A banana handstand is not necessarily bad or wrong (you are balancing on your hands - it's amazing). But if you can position all your joints in a vertical line then your handstand will be more efficient. Plus you will be better equipped to progress to more advanced movements such as a press to handstand and a one arm handstand.

So how do you get into that straight line and how can you feel that when you are upside down?

In this post I will share with you:

  • The basic theory of alignment
  • The number one thing that prevents people from getting into good alignment (and how to fix it)
  • My favourite cues and drills to improve your body position while upside down

Principles of Handbalancing

This post is part 2 of a series of 6 blog posts explaining my key principles of handbalancing. The 6 principles that I will cover are:

So back to the dreaded banana...

The Theory of Alignment: Stacking Your Joints

The concept of stacking your joints was introduced to me by Andralyn of Deflying Fitness. Think about your hands, shoulders, ribs, hips, knees and feet all being in one line. It’s a balanced position and an efficient position. The more you have weight away from the centre point, the more strength you will need to use to stay up.

Why Am I Still a Banana?

The biggest reason that people struggle to get into a straight line upside down is a lack of mobility. Try the following test. Sit crossed legged with your butt against the wall. Hold a stick in a reverse grip (pinkies towards each other) with your hands shoulder width apart. While keeping your entire back and head flat on the wall, are you able to reach your arms overhead so that your knuckles touch the wall?

If you are unable to do this then you will struggle to achieve a straight line in a handstand. So what can you do?
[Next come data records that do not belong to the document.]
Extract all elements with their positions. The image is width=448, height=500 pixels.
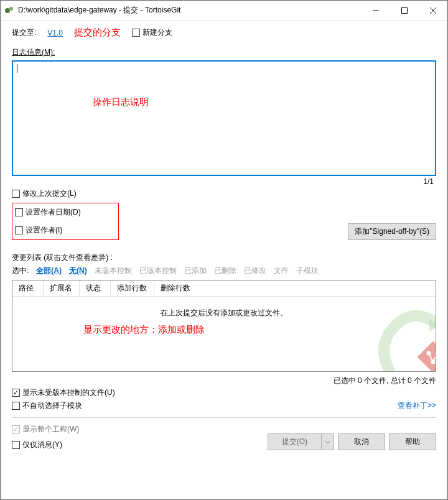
checkbox-icon <box>12 402 20 410</box>
checkbox-icon <box>15 208 23 216</box>
checkbox-icon <box>12 425 20 433</box>
titlebar: D:\work\gitdata\edge-gateway - 提交 - Tort… <box>1 1 447 21</box>
col-path[interactable]: 路径 <box>12 280 44 296</box>
checkbox-icon <box>132 29 140 37</box>
filter-deleted: 已删除 <box>214 266 236 276</box>
commit-button-group: 提交(O) <box>268 433 334 450</box>
filter-submodule: 子模块 <box>296 266 319 276</box>
line-counter: 1/1 <box>423 177 434 186</box>
changes-title: 变更列表 (双击文件查看差异) : <box>12 252 436 263</box>
anno-changes: 显示更改的地方：添加或删除 <box>83 324 205 336</box>
set-date-label: 设置作者日期(D) <box>26 207 81 218</box>
svg-rect-6 <box>418 341 436 372</box>
anno-branch: 提交的分支 <box>74 27 121 39</box>
svg-point-0 <box>5 8 10 13</box>
filter-versioned: 已版本控制 <box>139 266 177 276</box>
amend-checkbox[interactable]: 修改上次提交(L) <box>12 188 436 199</box>
filter-all[interactable]: 全部(A) <box>36 266 62 276</box>
log-message-label[interactable]: 日志信息(M): <box>12 47 436 58</box>
checkbox-icon <box>12 441 20 449</box>
show-whole-project-checkbox: 显示整个工程(W) <box>12 424 79 435</box>
svg-rect-3 <box>402 7 408 13</box>
minimize-button[interactable] <box>362 1 390 20</box>
selection-summary: 已选中 0 个文件, 总计 0 个文件 <box>334 376 436 386</box>
filter-unversioned: 未版本控制 <box>95 266 132 276</box>
select-label: 选中: <box>12 266 29 276</box>
changes-list[interactable]: 路径 扩展名 状态 添加行数 删除行数 在上次提交后没有添加或更改过文件。 显示… <box>12 280 436 372</box>
maximize-button[interactable] <box>390 1 419 20</box>
col-ext[interactable]: 扩展名 <box>44 280 80 296</box>
checkbox-icon <box>15 226 23 234</box>
window-title: D:\work\gitdata\edge-gateway - 提交 - Tort… <box>18 5 362 16</box>
col-addlines[interactable]: 添加行数 <box>111 280 154 296</box>
col-dellines[interactable]: 删除行数 <box>154 280 198 296</box>
col-status[interactable]: 状态 <box>80 280 111 296</box>
show-unversioned-checkbox[interactable]: 显示未受版本控制的文件(U) <box>12 387 115 398</box>
filter-row: 选中: 全部(A) 无(N) 未版本控制 已版本控制 已添加 已删除 已修改 文… <box>12 266 436 276</box>
author-options-box: 设置作者日期(D) 设置作者(I) <box>12 203 119 240</box>
new-branch-label: 新建分支 <box>142 27 172 38</box>
filter-none[interactable]: 无(N) <box>69 266 87 276</box>
set-date-checkbox[interactable]: 设置作者日期(D) <box>15 207 112 218</box>
new-branch-checkbox[interactable]: 新建分支 <box>132 27 172 38</box>
commit-to-label: 提交至: <box>12 27 36 38</box>
only-message-checkbox[interactable]: 仅仅消息(Y) <box>12 440 79 450</box>
checkbox-icon <box>12 190 20 198</box>
only-message-label: 仅仅消息(Y) <box>22 440 62 450</box>
git-watermark-icon <box>367 301 436 372</box>
show-unversioned-label: 显示未受版本控制的文件(U) <box>22 387 115 398</box>
close-button[interactable] <box>419 1 447 20</box>
filter-modified: 已修改 <box>244 266 266 276</box>
commit-button[interactable]: 提交(O) <box>268 433 322 450</box>
no-auto-submodule-checkbox[interactable]: 不自动选择子模块 <box>12 400 82 411</box>
filter-added: 已添加 <box>184 266 207 276</box>
no-auto-submodule-label: 不自动选择子模块 <box>22 400 82 411</box>
commit-dropdown[interactable] <box>322 433 334 450</box>
amend-label: 修改上次提交(L) <box>22 188 77 199</box>
set-author-checkbox[interactable]: 设置作者(I) <box>15 225 112 236</box>
anno-logmsg: 操作日志说明 <box>93 96 149 108</box>
show-whole-label: 显示整个工程(W) <box>22 424 79 435</box>
branch-link[interactable]: V1.0 <box>47 29 63 37</box>
signed-off-button[interactable]: 添加"Signed-off-by"(S) <box>348 223 436 240</box>
svg-point-1 <box>9 7 13 11</box>
checkbox-icon <box>12 389 20 397</box>
help-button[interactable]: 帮助 <box>389 433 436 450</box>
set-author-label: 设置作者(I) <box>26 225 62 236</box>
cancel-button[interactable]: 取消 <box>338 433 385 450</box>
view-patch-link[interactable]: 查看补丁>> <box>398 400 436 411</box>
app-icon <box>4 6 14 16</box>
log-message-textarea[interactable]: 操作日志说明 <box>12 60 436 176</box>
list-header: 路径 扩展名 状态 添加行数 删除行数 <box>12 280 436 297</box>
filter-file: 文件 <box>274 266 289 276</box>
chevron-down-icon <box>325 440 330 445</box>
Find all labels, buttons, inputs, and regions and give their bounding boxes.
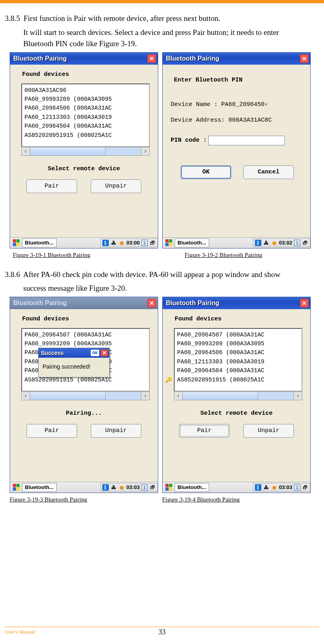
hscrollbar-3[interactable]: ‹ › [21, 391, 150, 400]
scroll-thumb[interactable] [30, 147, 106, 155]
windows-tray-icon[interactable]: 🗗 [302, 484, 308, 491]
pin-code-input[interactable] [208, 136, 285, 145]
svg-rect-15 [169, 487, 172, 491]
unpair-button-4[interactable]: Unpair [243, 424, 294, 438]
scroll-left-icon[interactable]: ‹ [174, 391, 183, 400]
wifi-icon[interactable]: ◉ [118, 240, 125, 246]
network-icon[interactable]: 🖧 [110, 484, 117, 491]
bluetooth-icon[interactable]: ᛒ [102, 240, 109, 246]
popup-ok-button[interactable]: OK [91, 350, 99, 356]
windows-tray-icon[interactable]: 🗗 [302, 240, 308, 246]
scroll-thumb[interactable] [183, 392, 258, 400]
scroll-right-icon[interactable]: › [141, 147, 150, 156]
top-orange-bar [0, 0, 324, 3]
cancel-button[interactable]: Cancel [243, 165, 294, 179]
found-devices-label-1: Found devices [22, 71, 155, 78]
close-button-1[interactable]: ✕ [147, 54, 156, 63]
svg-rect-9 [16, 484, 20, 487]
select-remote-label-4: Select remote device [166, 410, 307, 417]
device-item[interactable]: PA60_20964506 (000A3A31AC [24, 104, 149, 112]
hscrollbar-1[interactable]: ‹ › [21, 147, 150, 156]
scroll-track[interactable] [30, 147, 141, 156]
device-item[interactable]: AS852020951915 (008025A1C [177, 375, 302, 384]
svg-rect-6 [165, 243, 169, 246]
start-icon[interactable] [164, 238, 174, 247]
tray-2: ᛒ 🖧 ◉ 03:02 1 🗗 [253, 238, 310, 247]
bluetooth-icon[interactable]: ᛒ [102, 484, 109, 491]
input-indicator-icon[interactable]: 1 [294, 484, 300, 491]
figures-row-2: Bluetooth Pairing ✕ Found devices PA60_2… [10, 297, 319, 503]
hscrollbar-4[interactable]: ‹ › [174, 391, 302, 400]
device-item[interactable]: 000A3A31AC96 [24, 86, 149, 95]
device-list-4[interactable]: PA60_20964507 (000A3A31AC PA60_99993209 … [174, 328, 302, 391]
caption-1: Figure 3-19-1 Bluetooth Pairing [13, 252, 158, 259]
network-icon[interactable]: 🖧 [263, 240, 269, 246]
taskbar-task-3[interactable]: Bluetooth... [22, 483, 57, 492]
device-item[interactable]: PA60_99993209 (000A3A3095 [24, 95, 149, 104]
scroll-track[interactable] [183, 391, 293, 400]
clock-2: 03:02 [279, 240, 292, 246]
network-icon[interactable]: 🖧 [263, 484, 269, 491]
clock-1: 03:00 [126, 240, 140, 246]
pair-button-3[interactable]: Pair [26, 424, 77, 438]
titlebar-3-inactive: Bluetooth Pairing ✕ [10, 297, 158, 309]
pair-button-1[interactable]: Pair [26, 179, 77, 193]
start-icon[interactable] [12, 483, 21, 492]
device-item[interactable]: PA60_12113303 (000A3A3019 [24, 113, 149, 122]
success-popup: Success OK ✕ Pairing succeeded! [38, 348, 110, 377]
input-indicator-icon[interactable]: 1 [141, 240, 148, 246]
device-item[interactable]: PA60_20964504 (000A3A31AC [24, 122, 149, 130]
ok-button[interactable]: OK [181, 165, 231, 179]
wifi-icon[interactable]: ◉ [271, 484, 277, 491]
scroll-track[interactable] [30, 391, 141, 400]
clock-3: 03:03 [126, 484, 140, 490]
pair-button-4[interactable]: Pair [179, 424, 230, 438]
device-item[interactable]: PA60_20964504 (000A3A31AC [177, 366, 302, 375]
titlebar-4: Bluetooth Pairing ✕ [163, 297, 310, 309]
device-item[interactable]: PA60_12113303 (000A3A3019 [177, 357, 302, 366]
device-item[interactable]: AS852020951915 (008025A1C [24, 131, 149, 140]
section-385-line3: Bluetooth PIN code like Figure 3-19. [23, 38, 319, 50]
device-list-1[interactable]: 000A3A31AC96 PA60_99993209 (000A3A3095 P… [21, 84, 150, 147]
svg-rect-4 [165, 239, 169, 243]
bluetooth-icon[interactable]: ᛒ [255, 240, 261, 246]
taskbar-task-1[interactable]: Bluetooth... [22, 238, 57, 247]
select-remote-label-1: Select remote device [13, 165, 155, 172]
unpair-button-1[interactable]: Unpair [91, 179, 141, 193]
caption-3: Figure 3-19-3 Bluetooth Pairing [10, 496, 158, 503]
scroll-thumb[interactable] [30, 392, 106, 400]
scroll-right-icon[interactable]: › [293, 391, 302, 400]
input-indicator-icon[interactable]: 1 [294, 240, 300, 246]
input-indicator-icon[interactable]: 1 [141, 484, 148, 491]
found-devices-label-3: Found devices [22, 316, 155, 322]
device-item[interactable]: PA60_99993209 (000A3A3095 [24, 339, 149, 348]
bluetooth-icon[interactable]: ᛒ [255, 484, 261, 491]
unpair-button-3[interactable]: Unpair [91, 424, 141, 438]
scroll-left-icon[interactable]: ‹ [21, 147, 30, 156]
enter-pin-label: Enter Bluetooth PIN [174, 77, 304, 84]
start-icon[interactable] [12, 238, 21, 247]
start-icon[interactable] [164, 483, 174, 492]
pairing-status-label: Pairing... [13, 410, 155, 417]
device-item[interactable]: PA60_20964507 (000A3A31AC [24, 330, 149, 339]
device-name-value: PA60_2096450‹ [221, 101, 268, 108]
scroll-right-icon[interactable]: › [141, 391, 150, 400]
taskbar-task-2[interactable]: Bluetooth... [175, 238, 209, 247]
device-name-label: Device Name : [171, 101, 221, 108]
wifi-icon[interactable]: ◉ [118, 484, 125, 491]
close-button-2[interactable]: ✕ [300, 54, 309, 63]
popup-close-button[interactable]: ✕ [101, 349, 108, 357]
device-item[interactable]: PA60_20964506 (000A3A31AC [177, 348, 302, 357]
windows-tray-icon[interactable]: 🗗 [149, 240, 156, 246]
device-item[interactable]: PA60_20964507 (000A3A31AC [177, 330, 302, 339]
close-button-3[interactable]: ✕ [147, 299, 156, 308]
device-address-label: Device Address: [171, 117, 228, 124]
network-icon[interactable]: 🖧 [110, 240, 117, 246]
scroll-left-icon[interactable]: ‹ [21, 391, 30, 400]
windows-tray-icon[interactable]: 🗗 [149, 484, 156, 491]
taskbar-task-4[interactable]: Bluetooth... [175, 483, 209, 492]
device-item[interactable]: PA60_99993209 (000A3A3095 [177, 339, 302, 348]
wifi-icon[interactable]: ◉ [271, 240, 277, 246]
close-button-4[interactable]: ✕ [300, 299, 309, 308]
section-386-line1: 3.8.6 After PA-60 check pin code with de… [5, 269, 319, 281]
Try this simple super set working to increase your passive and active range of motion.

2-3 Rounds

  1. Bent arm overhead stretch with PNF contraction: 3 x 10s + 30s hold
  2. Lying arm raises in shoulder external rotation: 10 reps

Key to a Better Line

Once you have the required range of motion your handstand might not automatically be a straight line. In fact it is quite unlikely that it will be straight without specific line training. So what can you do?

I focus on two main components for body position (see the image below):

  • Ribs down
  • Butt tucked

Ribs down

The position of "ribs down" can be challenging to understand. We rarely think about what we are doing with our ribs when we move. Place your fingers on the front of your ribs (below your breasts). Place your thumbs on the back of your rib cage. Rotate your rib cage down until the front of your ribs is in line with the rest of your torso. You will feel your abs contract in this position. This is the position that I want you to feel and that you need to strengthen in order to achieve a straight handstand line. One fantastic drill is a lying overhead reach (or anti-rib flare drill). This is a drill that we use in my soon to be released Handstand Building Blocks program. I have seen this drill in multiple places but first learned it from Dr Kathy Dooley at an Immaculate Dissection workshop.

Key points

  • Focus on keeping your ribs down and back flat on the floor throughout
  • Try to push a weight or stick as high as possible
  • Lower your arms overhead, reaching your arms as far from your body as possible
  • Perform a full breath cycle with arms overhead
  • Return to the starting position

The shoulder elevation (reaching your arms when overhead) is key in order to give you space to pull your ribs into position. This is one reason why pushing in a handstand is so important.

Butt tucked

Once your ribs are down you will find tucking your butt will feel much easier. Trying to tuck your butt when your back is arched (which tends to happen when your ribs are lifted) feels awkward and difficult. So first ribs down. Then we can focus on the butt tucking (also known as posterior pelvic tilt or PPT).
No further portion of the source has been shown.